Data excerpts Start Marker
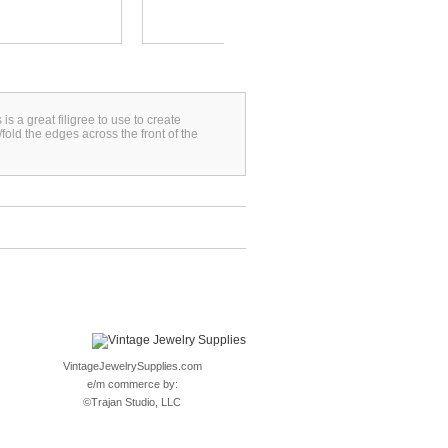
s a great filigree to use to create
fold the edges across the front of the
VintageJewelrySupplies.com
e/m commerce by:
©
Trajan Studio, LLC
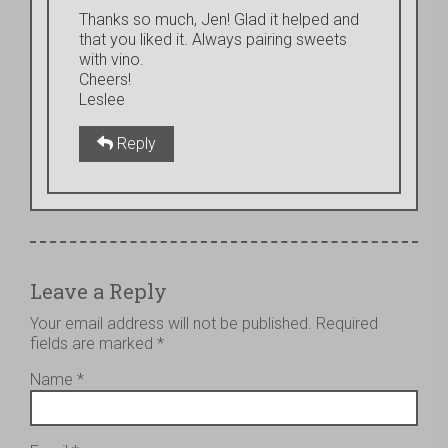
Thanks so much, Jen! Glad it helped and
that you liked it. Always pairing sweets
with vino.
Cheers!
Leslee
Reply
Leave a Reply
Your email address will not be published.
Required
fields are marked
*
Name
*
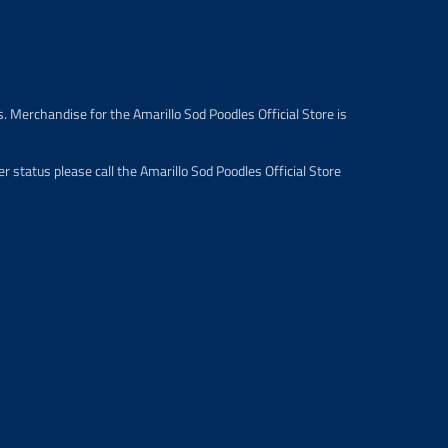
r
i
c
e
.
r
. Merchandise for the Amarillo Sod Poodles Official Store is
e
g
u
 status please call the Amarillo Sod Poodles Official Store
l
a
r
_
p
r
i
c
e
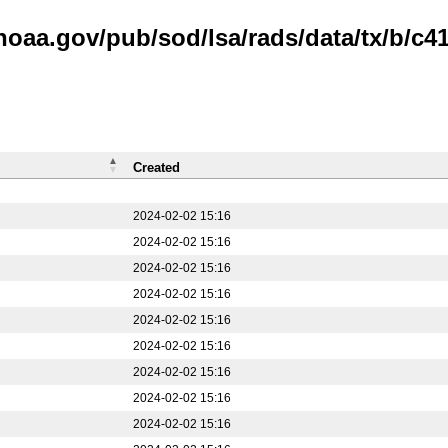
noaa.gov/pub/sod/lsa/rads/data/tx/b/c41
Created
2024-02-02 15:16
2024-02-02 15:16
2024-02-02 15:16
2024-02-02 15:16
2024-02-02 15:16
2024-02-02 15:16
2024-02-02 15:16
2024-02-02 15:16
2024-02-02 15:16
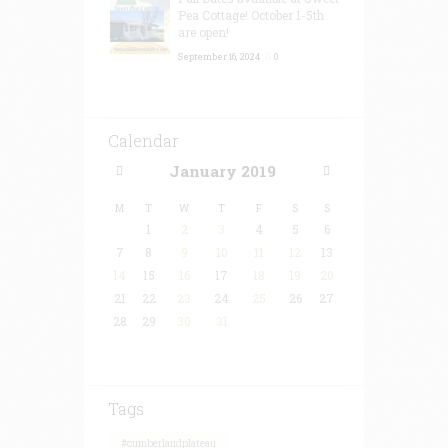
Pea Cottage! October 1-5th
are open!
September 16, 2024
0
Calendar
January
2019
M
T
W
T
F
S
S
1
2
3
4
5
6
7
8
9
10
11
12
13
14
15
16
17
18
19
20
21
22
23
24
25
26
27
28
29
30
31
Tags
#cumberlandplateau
Data excerpts End Marker
Data excerpts Start Marker
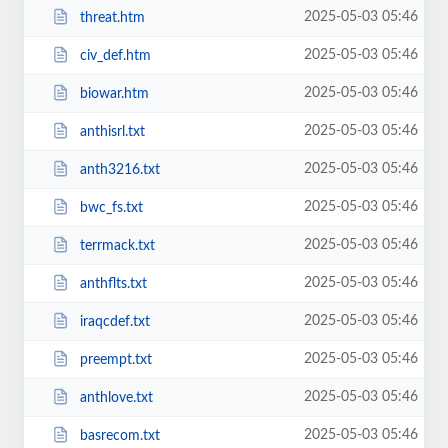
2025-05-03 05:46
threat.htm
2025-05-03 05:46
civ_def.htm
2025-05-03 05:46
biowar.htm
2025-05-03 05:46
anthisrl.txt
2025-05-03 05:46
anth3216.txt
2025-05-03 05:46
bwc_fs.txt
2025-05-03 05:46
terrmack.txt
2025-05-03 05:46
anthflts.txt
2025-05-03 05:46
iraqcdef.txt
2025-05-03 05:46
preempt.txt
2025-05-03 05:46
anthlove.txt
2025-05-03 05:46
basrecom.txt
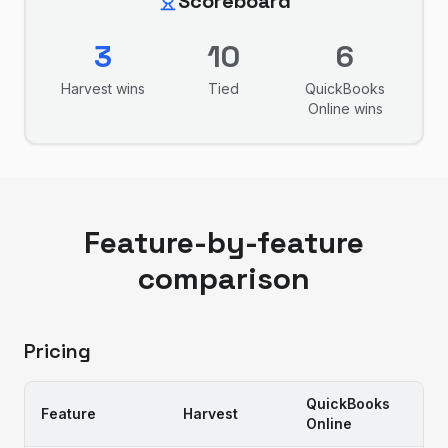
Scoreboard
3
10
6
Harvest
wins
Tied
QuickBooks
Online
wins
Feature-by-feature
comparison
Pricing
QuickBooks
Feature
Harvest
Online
Data excerpts End Marker
Whenever the string "Poodles" occurs in a line of the entries above, copy that line.

. Merchandise for the Amarillo Sod Poodles Official Store is
 status please call the Amarillo Sod Poodles Official Store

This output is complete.